I could smell the damn orange until I salivated, but it was never enough for him. If I moved, it wasn't real. If I didn't, he couldn't see what I was sensing. Lose-lose. I became resistant, angry. He pigeonholed me as an uptight girl determined to keep her vulnerability under a slab and he never changed his original take. For my part, I found him off-putting from the moment I introduced myself. Small, a thin mouth, he seemed to be all head, probably because of his eyes, unblinking, sharp as knives, chillingly cold. He could summon a surface charm, but I never bought it. The result: a massive chip on my shoulder that made it impossible for me to yield. Mutual misfits.

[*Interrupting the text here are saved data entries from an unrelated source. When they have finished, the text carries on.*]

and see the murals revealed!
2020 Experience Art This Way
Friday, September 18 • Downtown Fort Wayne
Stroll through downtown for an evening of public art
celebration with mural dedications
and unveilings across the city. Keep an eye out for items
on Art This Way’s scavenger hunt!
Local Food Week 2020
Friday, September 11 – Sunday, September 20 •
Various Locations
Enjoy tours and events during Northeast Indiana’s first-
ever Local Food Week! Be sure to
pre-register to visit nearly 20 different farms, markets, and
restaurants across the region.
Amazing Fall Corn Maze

Nonetheless, I stayed for almost two years and kept signing up for the work, as slow as my progress was. Because I was receiving self-satisfaction and approbation from the plays I was doing, the experience was marginally sustainable. But the real draw was, the sessions were compelling. At HB I had explored the nuts and bolts of my so-called “emotional and physical instrument” and had absorbed the basic tools I needed to work on scenes and characters. But in Lee's room the air was emotionally charged; he was a loose cannon. With the others, I squirmed and agonized through the gamut of my sensory life. As much as I instinctively balked at Lee's tactics, in my head I acknowledged that his Method, via Stanislavski, worked. After all, it had broken through the prancing and prating of most actors prior to the forties. I wanted to please him, I wanted to defy him. A father to all—to some a good father, to many a tyrant. The only aspect of Lee I enjoyed was when he turned raconteur and wove stories of great performances, from Duse to Bernhardt to Arthur Rubinstein to Laurette Taylor.

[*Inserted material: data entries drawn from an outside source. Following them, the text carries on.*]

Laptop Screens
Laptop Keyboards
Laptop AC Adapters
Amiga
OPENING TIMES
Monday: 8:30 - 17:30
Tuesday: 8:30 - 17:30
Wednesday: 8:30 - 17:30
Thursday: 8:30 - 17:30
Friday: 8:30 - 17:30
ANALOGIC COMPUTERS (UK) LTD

I shared his excitement. I wanted to tell him—as if I ever would or could—about election night in 1956, after Clem and I had left a party at the fancy townhouse of the Tom Hesses. As Eisenhower rolled over on Stevenson, we strolled the deserted Upper East Side streets. Lured by the lights of the Versailles, we headed in for a drink. The club was nearly
empty, a piano thrumming aimlessly. Then, no fanfare, on a dark stage, in a small pool of light, a woman began to sing. She didn't move. A white face, black hair, clothes, everything black except for the fire. I couldn't breathe, a chill went through me, I moved inside her voice, her pain, her passion. As tremulous as a leaf, as mighty as a pillar of steel, Edith Piaf seared herself into my memory. Such a brief moment, such a diminutive woman, yet she was one of those rare creatures who could transport. I, who wasn't in awe of much, was in awe of that.

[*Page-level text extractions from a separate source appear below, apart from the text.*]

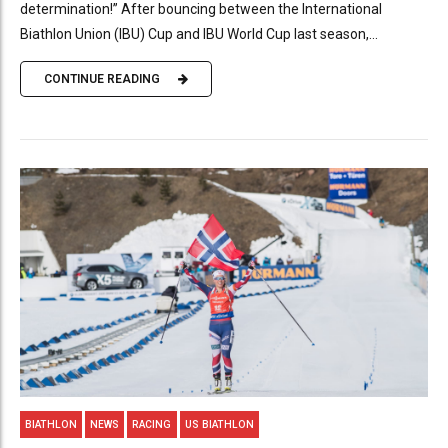
determination!” After bouncing between the International
Biathlon Union (IBU) Cup and IBU World Cup last season,...
CONTINUE READING
BIATHLON
NEWS
RACING
US BIATHLON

Being around Strasberg, I often thought about star power. How could I not, with the auras of Brando, Newman, Clift, Dean still in the air? There was a quality that allowed a rare few, by virtue of their very presence, to own the spotlight while others fell into shadow. Reflecting on my experience with Piaf, I wondered if it was their innate gift of transparency that allowed us to see into them and project ourselves onto them. It couldn't be taught.
And right there in Lee's classroom was another harbinger of the past, Anna Sten. Not that she was a Duse or a Piaf, but she had been touched with a smidgeon of that elusive stardust. She had been a brief candle in the Hollywood firmament of the 1930s, after being imported from Sweden by Samuel Goldwyn and dubbed the New Garbo. She fizzled, but thirty years later, every Wednesday in the Carnegie Building, she glittered again as she sat on the right hand of God in the center of the front row, with her tiny, porcelain perfection, sausaged into tight bright colors, breasts thrusting up and out, skirts shorter than mini, towering stilettos strapped onto teensy feet. Buffed and polished and made up to the nth degree, a cloud of platinum topped her off as she fondled her beribboned toy poodle. A Technicolor baby doll amid the rest of us, dressed down in the manner of the day, I because it felt safer in the city I traveled alone in night and day.